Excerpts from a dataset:
__________

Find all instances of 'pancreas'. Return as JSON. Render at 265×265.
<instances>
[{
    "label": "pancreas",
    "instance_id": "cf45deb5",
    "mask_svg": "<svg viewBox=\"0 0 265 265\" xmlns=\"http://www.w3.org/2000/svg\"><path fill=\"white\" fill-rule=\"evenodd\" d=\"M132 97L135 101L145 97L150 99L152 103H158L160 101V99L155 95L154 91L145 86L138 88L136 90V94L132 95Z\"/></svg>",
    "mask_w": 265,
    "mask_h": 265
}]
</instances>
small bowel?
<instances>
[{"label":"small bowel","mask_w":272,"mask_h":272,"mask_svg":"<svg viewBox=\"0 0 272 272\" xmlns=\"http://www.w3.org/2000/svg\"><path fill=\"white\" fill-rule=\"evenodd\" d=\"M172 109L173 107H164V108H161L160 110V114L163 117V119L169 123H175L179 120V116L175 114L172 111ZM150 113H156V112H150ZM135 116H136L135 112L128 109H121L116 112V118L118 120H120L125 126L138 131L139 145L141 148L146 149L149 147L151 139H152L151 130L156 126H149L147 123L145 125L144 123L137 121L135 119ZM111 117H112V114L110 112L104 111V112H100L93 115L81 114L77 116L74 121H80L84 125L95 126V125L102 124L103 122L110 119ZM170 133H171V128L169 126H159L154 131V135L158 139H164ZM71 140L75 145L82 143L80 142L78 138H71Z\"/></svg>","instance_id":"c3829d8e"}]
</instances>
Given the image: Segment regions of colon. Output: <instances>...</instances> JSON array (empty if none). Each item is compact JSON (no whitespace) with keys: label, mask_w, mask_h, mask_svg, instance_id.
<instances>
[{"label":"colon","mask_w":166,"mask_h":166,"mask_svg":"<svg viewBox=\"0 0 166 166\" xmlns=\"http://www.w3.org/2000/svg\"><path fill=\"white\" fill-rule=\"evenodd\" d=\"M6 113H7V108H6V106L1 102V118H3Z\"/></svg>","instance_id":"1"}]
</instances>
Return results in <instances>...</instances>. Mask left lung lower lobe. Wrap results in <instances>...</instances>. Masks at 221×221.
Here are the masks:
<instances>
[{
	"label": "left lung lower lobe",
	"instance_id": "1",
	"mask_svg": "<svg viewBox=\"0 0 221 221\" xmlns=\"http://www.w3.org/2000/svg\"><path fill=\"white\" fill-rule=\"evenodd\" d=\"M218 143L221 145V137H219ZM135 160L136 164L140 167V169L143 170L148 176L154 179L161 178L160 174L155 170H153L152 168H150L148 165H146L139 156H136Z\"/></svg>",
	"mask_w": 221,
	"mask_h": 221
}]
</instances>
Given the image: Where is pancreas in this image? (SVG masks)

__________

# [Work to be completed]
Starting with the first entry and ending with the last, give all of them again unchanged.

# [Reply to the task]
Find all instances of 'pancreas'. Return as JSON. Render at 265×265.
<instances>
[{
    "label": "pancreas",
    "instance_id": "cf45deb5",
    "mask_svg": "<svg viewBox=\"0 0 265 265\" xmlns=\"http://www.w3.org/2000/svg\"><path fill=\"white\" fill-rule=\"evenodd\" d=\"M132 97L135 101L145 97L150 99L152 103H158L160 101V99L155 95L154 91L145 86L138 88L136 90V94L132 95Z\"/></svg>",
    "mask_w": 265,
    "mask_h": 265
}]
</instances>
small bowel?
<instances>
[{"label":"small bowel","mask_w":272,"mask_h":272,"mask_svg":"<svg viewBox=\"0 0 272 272\" xmlns=\"http://www.w3.org/2000/svg\"><path fill=\"white\" fill-rule=\"evenodd\" d=\"M172 109L173 107H164V108H161L160 110V114L163 117V119L169 123H175L179 120V116L175 114L172 111ZM150 113H156V112H150ZM135 116H136L135 112L128 109H121L116 112V118L118 120H120L125 126L138 131L139 145L141 148L146 149L149 147L151 139H152L151 130L156 126H149L147 123L145 125L144 123L137 121L135 119ZM111 117H112V114L110 112L104 111V112H100L93 115L81 114L77 116L74 121H80L84 125L95 126V125L102 124L103 122L110 119ZM170 133H171V128L169 126H159L154 131V135L158 139H164ZM71 140L75 145L82 143L80 142L78 138H71Z\"/></svg>","instance_id":"c3829d8e"}]
</instances>
Given the image: Segment regions of colon. Output: <instances>...</instances> JSON array (empty if none). Each item is compact JSON (no whitespace) with keys: label, mask_w, mask_h, mask_svg, instance_id.
<instances>
[{"label":"colon","mask_w":166,"mask_h":166,"mask_svg":"<svg viewBox=\"0 0 166 166\" xmlns=\"http://www.w3.org/2000/svg\"><path fill=\"white\" fill-rule=\"evenodd\" d=\"M6 113H7V108H6V106L1 102V118H3Z\"/></svg>","instance_id":"1"}]
</instances>
Return results in <instances>...</instances>. Mask left lung lower lobe. Wrap results in <instances>...</instances>. Masks at 221×221.
Here are the masks:
<instances>
[{
	"label": "left lung lower lobe",
	"instance_id": "1",
	"mask_svg": "<svg viewBox=\"0 0 221 221\" xmlns=\"http://www.w3.org/2000/svg\"><path fill=\"white\" fill-rule=\"evenodd\" d=\"M218 143L221 145V137H219ZM135 160L136 164L140 167V169L143 170L148 176L154 179L161 178L160 174L155 170H153L152 168H150L148 165H146L139 156H136Z\"/></svg>",
	"mask_w": 221,
	"mask_h": 221
}]
</instances>
Given the image: Where is pancreas in this image? (SVG masks)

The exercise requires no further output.